I am trying to extract part of a column in a data frame using regular expressions. Problems I am running into include the facts that grep returns the whole value, not just the matched part, and that str_extract doesn't seem to work in a vectorized way.
Here is what I'm trying. I would like df$match to show alpha.alpha. where the pattern exists and NA otherwise. How can I show only the matched part?
Also, how I can I replace [a-zA-Z] in R regex?

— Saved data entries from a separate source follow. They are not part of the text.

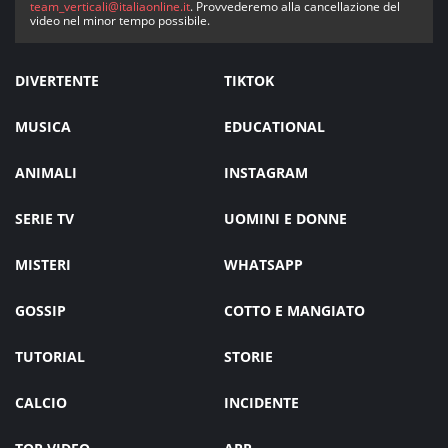
team_verticali@italiaonline.it
. Provvederemo alla cancellazione del
video nel minor tempo possibile.
DIVERTENTE
TIKTOK
MUSICA
EDUCATIONAL
ANIMALI
INSTAGRAM
SERIE TV
UOMINI E DONNE
MISTERI
WHATSAPP
GOSSIP
COTTO E MANGIATO
TUTORIAL
STORIE
CALCIO
INCIDENTE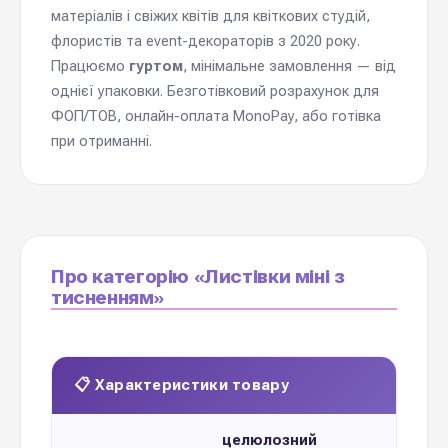
матеріалів і свіжих квітів для квіткових студій,
флористів та event-декораторів з 2020 року.
Працюємо
гуртом
, мінімальне замовлення — від
однієї упаковки. Безготівковий розрахунок для
ФОП/ТОВ, онлайн-оплата MonoPay, або готівка
при отриманні.
Про категорію «Листівки міні з
тисненням»
📋 Характеристики товару
целюлозний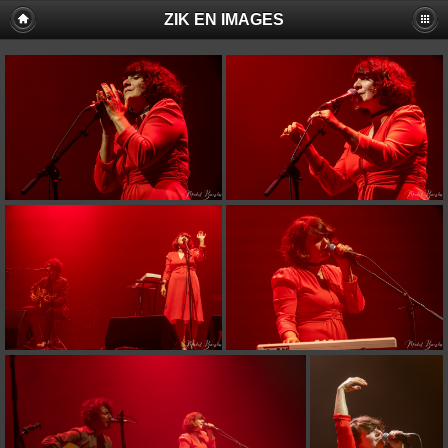
ZIK EN IMAGES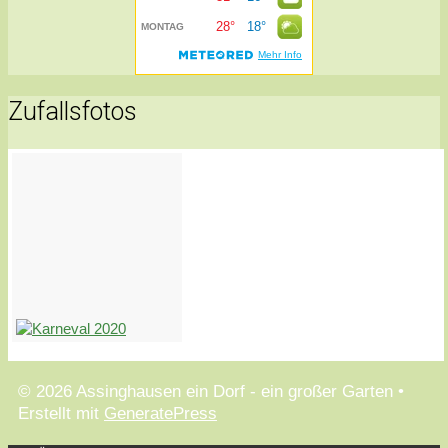
Zufallsfotos
© 2026 Assinghausen ein Dorf - ein großer Garten
•
Erstellt mit
GeneratePress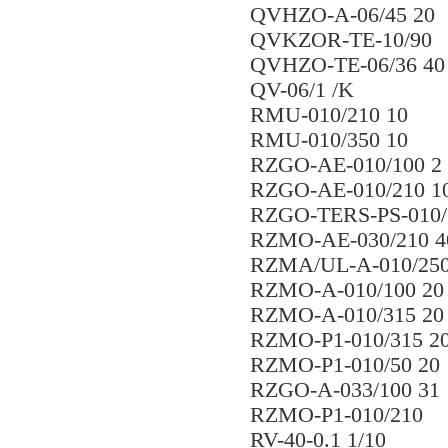
QVHZO-A-06/45 20
QVKZOR-TE-10/90
QVHZO-TE-06/36 40
QV-06/1 /K
RMU-010/210 10
RMU-010/350 10
RZGO-AE-010/100 2
RZGO-AE-010/210 1
RZGO-TERS-PS-010/
RZMO-AE-030/210 4
RZMA/UL-A-010/250
RZMO-A-010/100 20
RZMO-A-010/315 20
RZMO-P1-010/315 2
RZMO-P1-010/50 20
RZGO-A-033/100 31
RZMO-P1-010/210
RV-40-0.1 1/10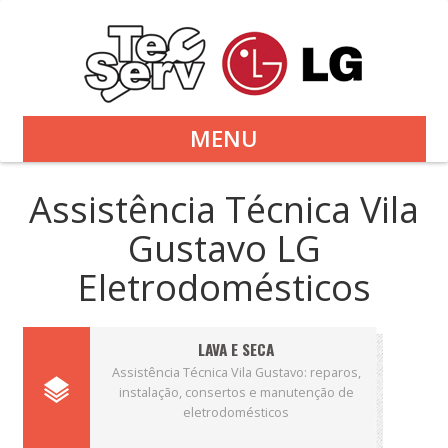
MENU
Assistência Técnica Vila
Gustavo LG
Eletrodomésticos
LAVA E SECA
Assistência Técnica Vila Gustavo: reparos,
instalação, consertos e manutenção de
eletrodomésticos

Can I use a character class or a POSIX code like [:alpha:]?
v1 <- c(1:4)
v2 <- c("_a.b._", NA, "_C.D._", "_ef_")
df <- data.frame(v1, v2, stringsAsFactors = FALSE)
df$match <- grepl("[a-zA-Z]\\.[a-zA-Z]\\.", df$v2)
df$match
#TRUE FALSE TRUE FALSE
v2grep <- grep("[a-zA-Z]\\.[a-zA-Z]\\.", df$v2, value = TRUE)
df$match[df$match == TRUE] <- v2grep
df$match[df$match == FALSE] <- NA
df
#v1 v2 match
#1 _a.b._ _a.b._
#2 <NA> <NA>
#3 _C.D._ _C.D._
#4 _ef_ <NA>
What I want:
#v1 v2 match
#1 _a.b._ a.b.
#2 <NA> <NA>
#3 _C.D._ C.D.
#4 _ef_ <NA>